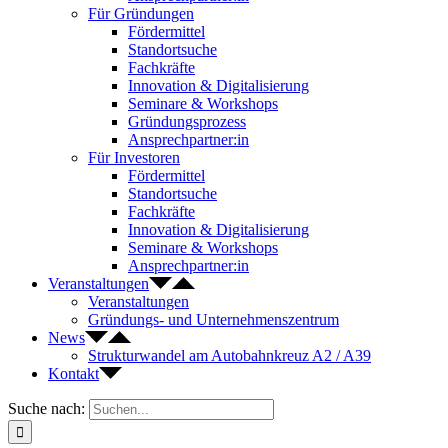
Für Gründungen
Fördermittel
Standortsuche
Fachkräfte
Innovation & Digitalisierung
Seminare & Workshops
Gründungsprozess
Ansprechpartner:in
Für Investoren
Fördermittel
Standortsuche
Fachkräfte
Innovation & Digitalisierung
Seminare & Workshops
Ansprechpartner:in
Veranstaltungen
Veranstaltungen
Gründungs- und Unternehmenszentrum
News
Strukturwandel am Autobahnkreuz A2 / A39
Kontakt
Suche nach:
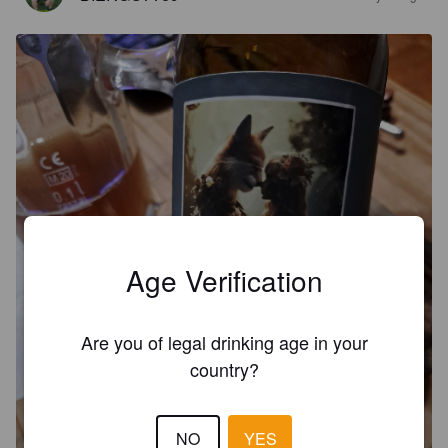
Age Verification
Are you of legal drinking age in your
country?
NO
YES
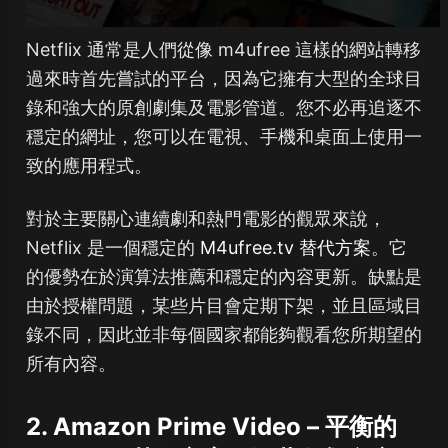
Netflix 通常是人們從像 m4ufree 這樣的網站轉移
過來時首先嘗試的平台，因為它擁有大型的全球目
錄和強大的原創劇集及電影管道。您不必再追逐不
穩定的網址，您可以在電視、手機和桌面上使用一
致的應用程式。
對於主要關心連續劇和熱門電影的觀眾來說，
Netflix 是一個穩定的
M4ufree.tv 替代方案
。它
的優勢在於演算法推薦和穩定的內容更新。缺點是
由於授權問題，某些片目會定期下架，並且區域目
錄不同，因此並非每個國家都能夠觀看您所期望的
所有內容。
2. Amazon Prime Video – 平衡的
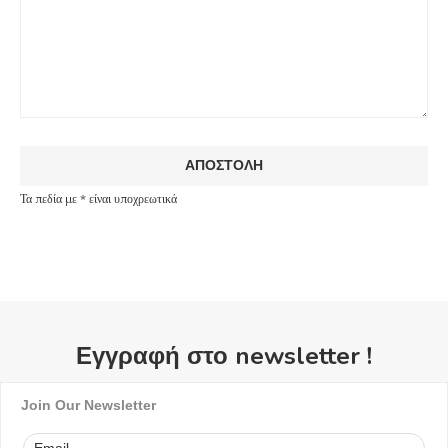
Τα πεδία με * είναι υποχρεωτικά
Εγγραφή στο newsletter !
Join Our Newsletter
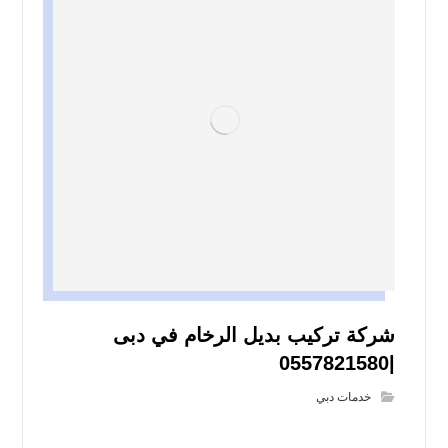
شركة تركيب بديل الرخام في دبى
|0557821580
خدمات دبي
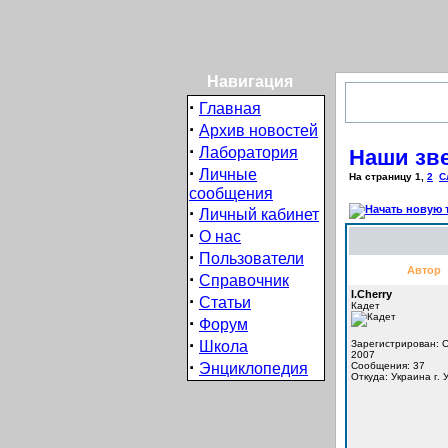
Навигация
·
Главная
·
Архив новостей
·
Лаборатория
Наши зве
·
Личные
На страницу
1
,
2
С
сообщения
·
Личный кабинет
·
О нас
·
Пользователи
Автор
·
Справочник
I.Cherry
·
Статьи
Кадет
·
Форум
·
Школа
Зарегистрирован: O
2007
·
Энциклопедия
Сообщения: 37
Откуда: Украина г.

----

Retype the listing above exactly, pictures excluded.

Für Gründungen
Fördermittel
Standortsuche
Fachkräfte
Innovation & Digitalisierung
Seminare & Workshops
Gründungsprozess
Ansprechpartner:in
Für Investoren
Fördermittel
Standortsuche
Fachkräfte
Innovation & Digitalisierung
Seminare & Workshops
Ansprechpartner:in
Veranstaltungen
Veranstaltungen
Gründungs- und Unternehmenszentrum
News
Strukturwandel am Autobahnkreuz A2 / A39
Kontakt
Suche nach:
Age Verification
Are you of legal drinking age in your
country?
NO
YES
Netflix 通常是人們從像 m4ufree 這樣的網站轉移
過來時首先嘗試的平台，因為它擁有大型的全球目
錄和強大的原創劇集及電影管道。您不必再追逐不
穩定的網址，您可以在電視、手機和桌面上使用一
致的應用程式。
對於主要關心連續劇和熱門電影的觀眾來說，
Netflix 是一個穩定的
M4ufree.tv 替代方案
。它
的優勢在於演算法推薦和穩定的內容更新。缺點是
由於授權問題，某些片目會定期下架，並且區域目
錄不同，因此並非每個國家都能夠觀看您所期望的
所有內容。
2. Amazon Prime Video – 平衡的
Τα πεδία με * είναι υποχρεωτικά
Εγγραφή στο newsletter !
Join Our Newsletter
شركة تركيب بديل الرخام في دبى
|0557821580
خدمات دبي
Навигация
·
Главная
·
Архив новостей
·
Лаборатория
Наши зве
·
Личные
На страницу
1
,
2
С
сообщения
·
Личный кабинет
·
О нас
·
Пользователи
Автор
·
Справочник
I.Cherry
·
Статьи
Кадет
·
Форум
·
Школа
Зарегистрирован: O
2007
·
Энциклопедия
Сообщения: 37
Откуда: Украина г.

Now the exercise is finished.